Thanks Cameron! To answer your question, I emailed Peter Amerongen (the MCNZH builder). He had this to say:

We went to flat plate collectors for a couple of reasons:

  • My understanding is that they are less expensive per unit of energy collected.
  • They are also reputed to be more robust. Gordon Howell observed some breakage of evacuated tubes installed in a project in Okotoks. The evacuated tubes need a dissipator to dump excess heat when it is not being used. This requires a pump, a 3 way valve, and a controller. If any one of these items fails the collectors can be damaged. I don't think you can use them with a drain back system.

Rob Dumont hasn't used evacuated tubes on his house or Factor 9.

It would be worth asking Harold at Trimline. He sells both. They are appealing for being able to collect more energy with less area.- I'd like to try them on a simple project where they would be easy to get to if something went wrong. Or better yet wait until a bunch of other people have tried them with good results.

I haven't found a mention of mechanical ventilation yet on your site. You would be using an HRV I'm sure since it would be a code requirement in your well-insulated house. I was wondering if you know of the system used in the Drake Landing community in Okotoks?
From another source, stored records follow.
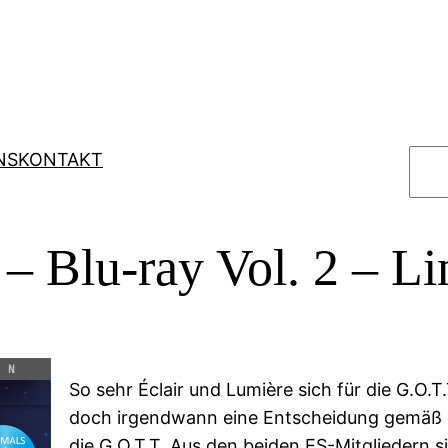
S
NS
KONTAKT
u
c
h
– Blu-ray Vol. 2 – Li
e
n
So sehr Éclair und Lumière sich für die G.O.T.
doch irgendwann eine Entscheidung gemäß 
die G.O.T.T. Aus den beiden ES-Mitgliedern 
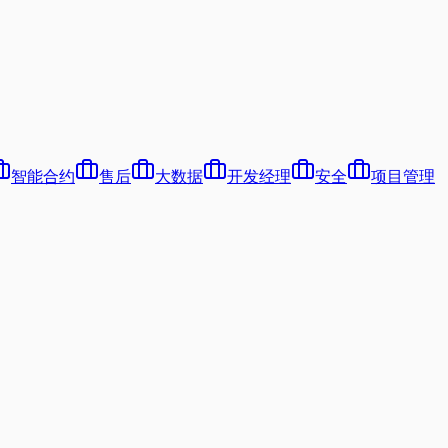
智能合约
售后
大数据
开发经理
安全
项目管理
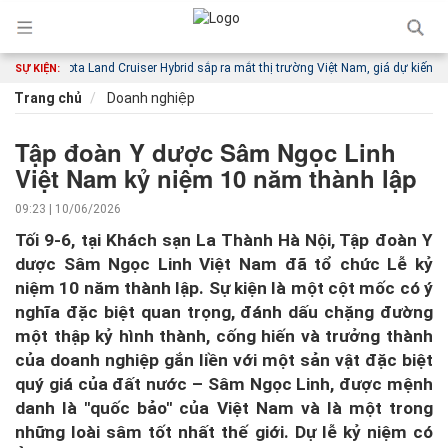
Toyota Land Cruiser Hybrid sắp ra mắt thị trường Việt Nam, giá dự kiến từ 4,6 t
SỰ KIỆN:
Trang chủ
Doanh nghiệp
Tập đoàn Y dược Sâm Ngọc Linh
Việt Nam kỷ niệm 10 năm thành lập
09:23 | 10/06/2026
Tối 9-6, tại Khách sạn La Thành Hà Nội, Tập đoàn Y
dược Sâm Ngọc Linh Việt Nam đã tổ chức Lễ kỷ
niệm 10 năm thành lập. Sự kiện là một cột mốc có ý
nghĩa đặc biệt quan trọng, đánh dấu chặng đường
một thập kỷ hình thành, cống hiến và trưởng thành
của doanh nghiệp gắn liền với một sản vật đặc biệt
quý giá của đất nước – Sâm Ngọc Linh, được mệnh
danh là ''quốc bảo'' của Việt Nam và là một trong
những loài sâm tốt nhất thế giới. Dự lễ kỷ niệm có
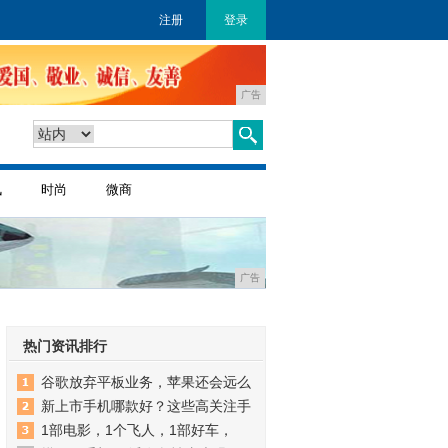
注册
登录
广告
讯
时尚
微商
广告
热门资讯排行
谷歌放弃平板业务，苹果还会远么
新上市手机哪款好？这些高关注手
1部电影，1个飞人，1部好车，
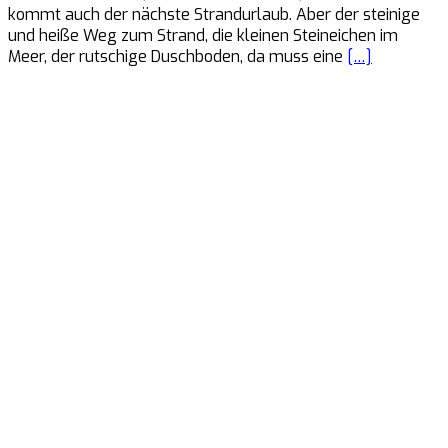
kommt auch der nächste Strandurlaub. Aber der steinige
und heiße Weg zum Strand, die kleinen Steineichen im
Meer, der rutschige Duschboden, da muss eine
[…]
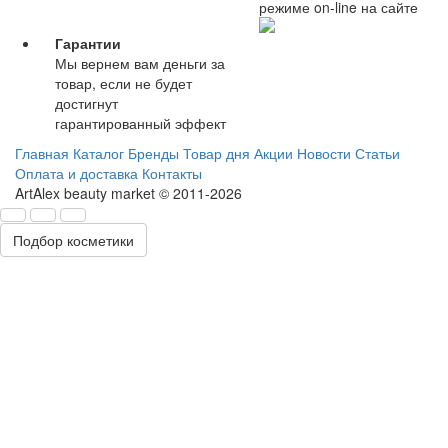
режиме on-line на сайте
Гарантии
Мы вернем вам деньги за
товар, если не будет
достигнут
гарантированный эффект
Главная
Каталог
Бренды
Товар дня
Акции
Новости
Статьи
Оплата и доставка
Контакты
ArtAlex beauty market © 2011-2026
Подбор косметики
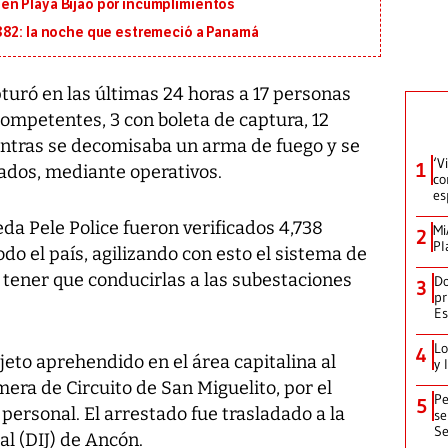
en Playa Bijao por incumplimientos
882: la noche que estremeció a Panamá
turó en las últimas 24 horas a 17 personas
ompetentes, 3 con boleta de captura, 12
entras se decomisaba un arma de fuego y se
‘V
1
ados, mediante operativos.
co
es
da Pele Police fueron verificados 4,738
Mi
2
Pl
do el país, agilizando con esto el sistema de
 tener que conducirlas a las subestaciones
Do
3
pr
Es
Lo
4
ujeto aprehendido en el área capitalina al
y 
mera de Circuito de San Miguelito, por el
Pe
5
d personal. El arrestado fue trasladado a la
se
Se
al (DIJ) de Ancón.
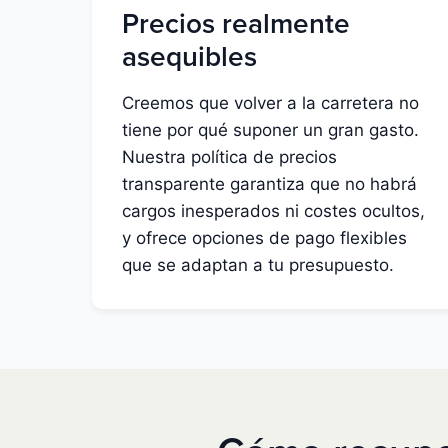
Precios realmente
asequibles
Creemos que volver a la carretera no
tiene por qué suponer un gran gasto.
Nuestra política de precios
transparente garantiza que no habrá
cargos inesperados ni costes ocultos,
y ofrece opciones de pago flexibles
que se adaptan a tu presupuesto.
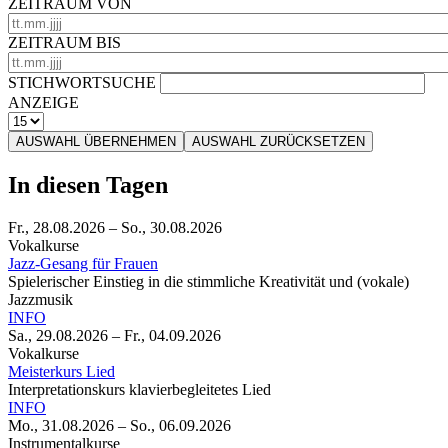
ZEITRAUM VON
ZEITRAUM BIS
STICHWORTSUCHE
ANZEIGE
AUSWAHL ÜBERNEHMEN
AUSWAHL ZURÜCKSETZEN
In diesen Tagen
Fr., 28.08.2026
–
So., 30.08.2026
Vokalkurse
Jazz-Gesang für Frauen
Spielerischer Einstieg in die stimmliche Kreativität und (vokale)
Jazzmusik
INFO
Sa., 29.08.2026
–
Fr., 04.09.2026
Vokalkurse
Meisterkurs Lied
Interpretationskurs klavierbegleitetes Lied
INFO
Mo., 31.08.2026
–
So., 06.09.2026
Instrumentalkurse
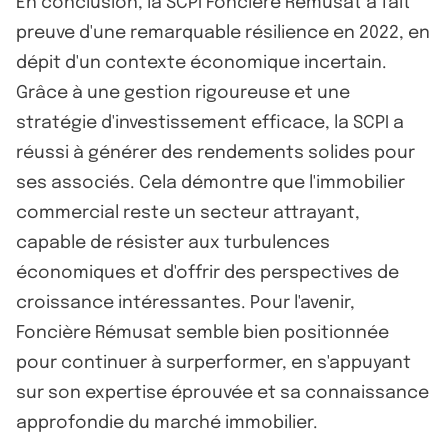
En conclusion, la SCPI Foncière Rémusat a fait
preuve d'une remarquable résilience en 2022, en
dépit d'un contexte économique incertain.
Grâce à une gestion rigoureuse et une
stratégie d'investissement efficace, la SCPI a
réussi à générer des rendements solides pour
ses associés. Cela démontre que l'immobilier
commercial reste un secteur attrayant,
capable de résister aux turbulences
économiques et d'offrir des perspectives de
croissance intéressantes. Pour l'avenir,
Foncière Rémusat semble bien positionnée
pour continuer à surperformer, en s'appuyant
sur son expertise éprouvée et sa connaissance
approfondie du marché immobilier.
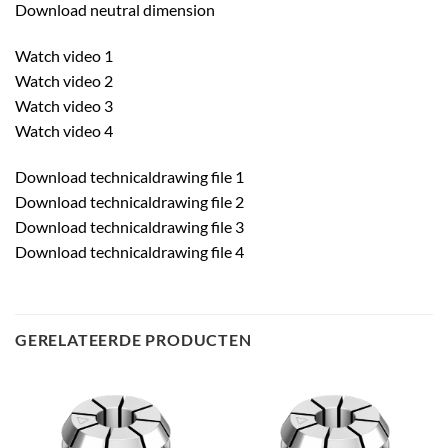
Download neutral dimension
Watch video 1
Watch video 2
Watch video 3
Watch video 4
Download technicaldrawing file 1
Download technicaldrawing file 2
Download technicaldrawing file 3
Download technicaldrawing file 4
GERELATEERDE PRODUCTEN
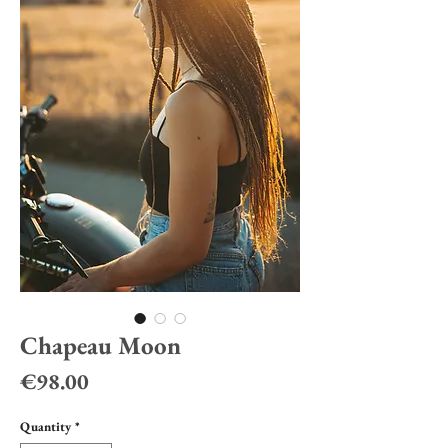
Chapeau Moon
Price
€98.00
Quantity
*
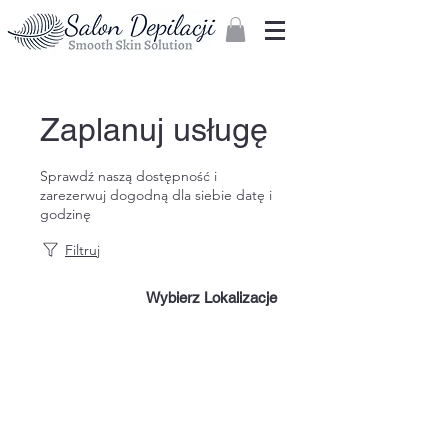
Zaloguj
Zaplanuj usługę
Sprawdź naszą dostępność i
zarezerwuj dogodną dla siebie datę i
godzinę
Filtruj
Wybierz Lokalizacje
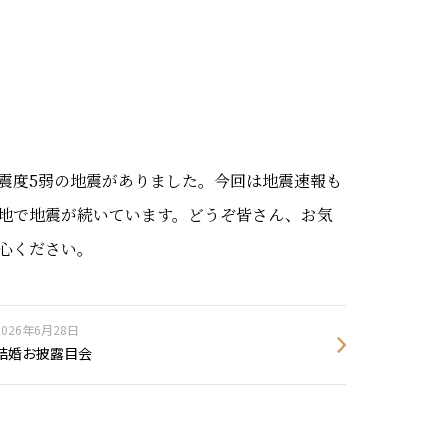
震度5弱の地震がありました。今回は地震速報も
地で地震が続いています。どうぞ皆さん、お気
心ください。
2026年6月28日
結婚お披露目会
Of course the storage system is to die for but the Nu-Air HRV is a combo HRV and heat exchanger utilizing domestic hot water at a temperature of 55 to 60 degrees Celsius. Made in Canada ( always nice ) it looks like an interesting alternative for a retrofit to a house with forced air ducting in place and a good solar hot water system. Would have to scale your system for it of course.

That does sound interesting. I haven't gotten around to mentioning the HRV - it seems so basic to me now, but in actuality most new houses still don't have them. Our HRV manufacturer is Canadian, but I don't know any more details.


I love what you are doing. Thanks for taking the risks and being a ground breaker for the rest of us. I have long dreamed of building a house like this. One day...

About the solar hot water. It looks like the company helping you is pretty experianced. They seem to have a lot of products. I think the drain-back system is the way to go. No messing with coolant. Water is also a better heat transfer fluid than coolant so the system will be more efficient. I am trying to get into the solar DHW business. We have done a few systems so far. I will describe for you what I see as the Holy Grail of SDHW systems.
Flat plate, drain back system. No controller, only a 12v or 24v solar panel powering a DC pump. When the sun shines, it runs. A cheap simple flat plate heat exchanger on the side of an off the shelf 80 gallon electric hot water tank. The final heat exchange works via thermosyphon which puts the hot water exactly where you need it at the top of the tank, like an Enerworks system. You would disable the bottom element and the top element could be on a timer to come on in the evening or just put on a switch that you turned on 20 min before a shower. If you use the timer, it would turn on the top element after sundown, hopefully the tank is hot enough that the element doesnt come on.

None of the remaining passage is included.